Everyone who goes to a THATCamp should propose a session. Do not prepare a paper or presentation. Plan instead to have a conversation, to get some work done, or to have fun. During the first session of THATCamp, we will put all proposals into a schedule and vote (if necessary) on session proposals. You may also wait until the day of the unconference to propose a session. Be prepared to run the session you propose.
How to propose a session
To submit a session proposal, first register for THATCamp. You will receive a username and password by email. Once you receive your login information, log in and click Posts –> Add New to add your session proposal to this site’s blog. It will be published here where other THATCamp Participants can comment on it.
What to propose
Here are some sample sessions from past THATCamps.

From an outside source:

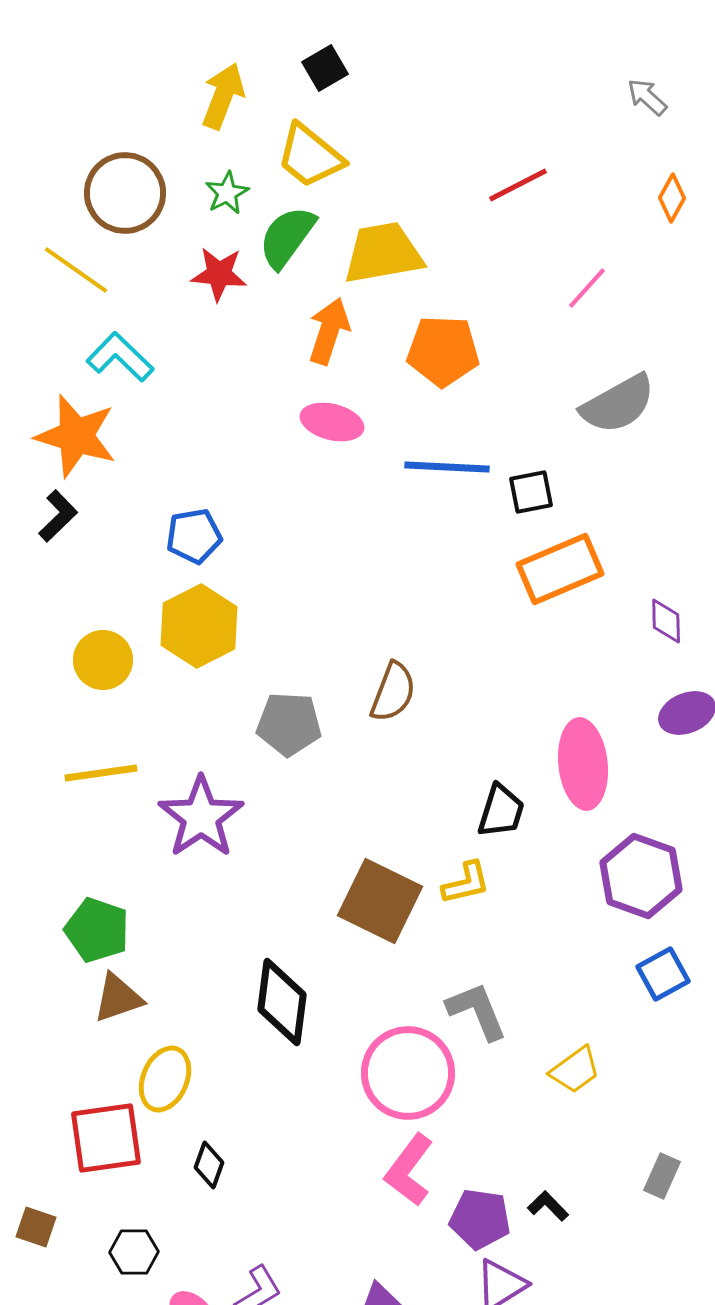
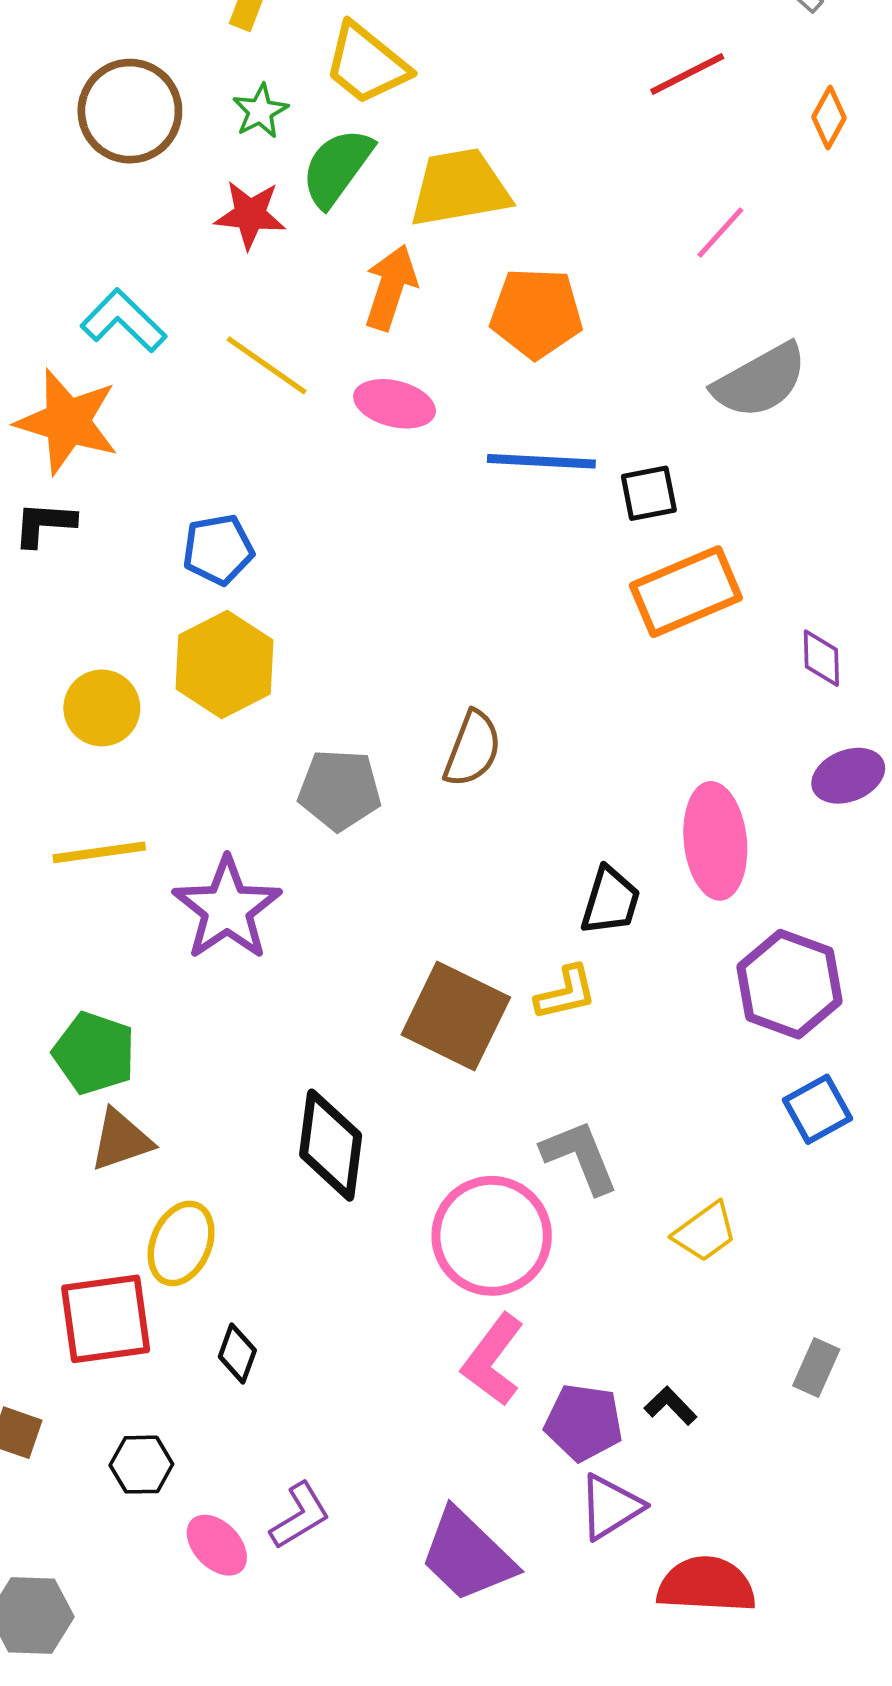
red line: (518, 185) -> (687, 74), moved
yellow line: (76, 270) -> (267, 365), moved
black L-shape: (58, 516) -> (44, 524), turned -132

- General discussion — Sometimes people just want to get together and talk informally, with no agenda, about something they’re all interested in. Nothing wrong with that; it’s certainly a much better way of meeting people than addressing them from behind a podium. Propose a session on a topic that interests you, and if other people are interested, they’ll show up to talk about it with you.
- Jon Voss, Toward Linked Data in the Humanities, Great Lakes THATCamp 2010.
- Nick Mirzoeff, An actual digital revolution?, THATCamp Prime 2009
- Jeffrey McClurken, Archiving Social Media Conversations of Significant Events, THATCamp Prime 2009 (this session was combined with Nick Mirzoeff’s, above)
- Eli Pousson, How do we share our knowledge of historic places?, THATCamp Columbus 2010
- Frédéric Clavert and Véronique Ginouvès, Les archives orales et le web (Oral testimonies and the web), THATCamp Paris 2010
- Zach Whalen, ARGS, Archives, and Digital Scholarship, THATCamp 2010
- Hacking session — Several coders gather in a room to work on a particular project. These should usually take more than an hour or even two; if you propose such a session, you might want to ask that one room or swing space be dedicated to it for the entire day.
- Writing session — A group of people get together to start writing something. Writing can be collaborative or parallel: everyone can work together (probably in Google Docs) or by themselves (yet with a writing vibe filling the air) to write an article, a manifesto, a book, a blog post, a plan, or what you will.
- Julie Meloni, “Project develop self-paced open access digital humanities curriculum…, THATCamp Prime 2010
- Dan Cohen and Tom Scheinfeldt, One Week, One Book: Hacking the Academy, THATCamp Prime 2010
- Working session — You’re working on something, and you suspect that some of the various people who come to THATCamp might be able to help you with it. You describe problems you want solved and questions you want answered, and strangers magically show up to hear about what you’re doing and to give you their perspective and advice. This is not an hour-long demo; you should come with specific questions or tasks you want to work on with others for most of the session.
- Aditi Shrikumar, Text Mining and the Digital Humanities, Great Lakes THATCamp 2010
- Kathleen Fitzpatrick, “how to transform something like CommentPress into a viable mode of open peer review,” THATCamp Southern California 2010
- Sherman Dorn, The Ill-formed Question, THATCamp Prime 2009
- Workshop — A traditional workshop session with an instructor who leads students through a short introduction to and hands-on exercise in a particular skill. (Note: the workshop series was formerly called “BootCamp,” a term we have now deprecated. Note too that as of January 2012 the Mellon fellowship program for THATCamps with workshops has ended.) Workshops may be arranged beforehand by the organizers or proposed by a participant who agrees to teach it.
- Kirrily Roberts, FreeBase workshop, THATCamp Bay Area 2010
- Bethany Nowviskie and Bill Turkel, Hacking Wearables and E-Textiles Workshop, Great Lakes THATCamp 2010.
- Aditi Muralidharan, Visualization workshop, THATCamp Bay Area 2010
- Note that some (even most) THATCamp organizers prefer to arrange workshop sessions ahead of time (see THATCamp New England’s workshop series, THATCamp Virginia’s workshops series, and THATCamp Southeast’s workshop series), but you can still volunteer to teach something at the last minute, or even put in a plea for someone else to teach something you’ve always wanted to learn (though if no teacher volunteers, it’s best to nix the session). That’s what’s great about THATCamp.
- Grab bag — Ah, miscellany. One of our favorite categories. Indefinable by definition. It’s astonishing how creative people can be when you give them permission; performances and games are welcome.
We also encourage organizers to leave a few empty time slots during the THATCamp so that attendees can propose new sessions during the THATCamp itself; if the organizers of your THATCamp have done this, they’ll tell you how to propose a session while your THATCamp is taking place. Sometimes, for instance, your discussion was going so well at the one hour fifteen minute mark that you hated to end it; if there’s a slot available, you should be able to propose “Training Robotic Ferrets: Part Two” as a session as soon as “Training Robotic Ferrets” ends.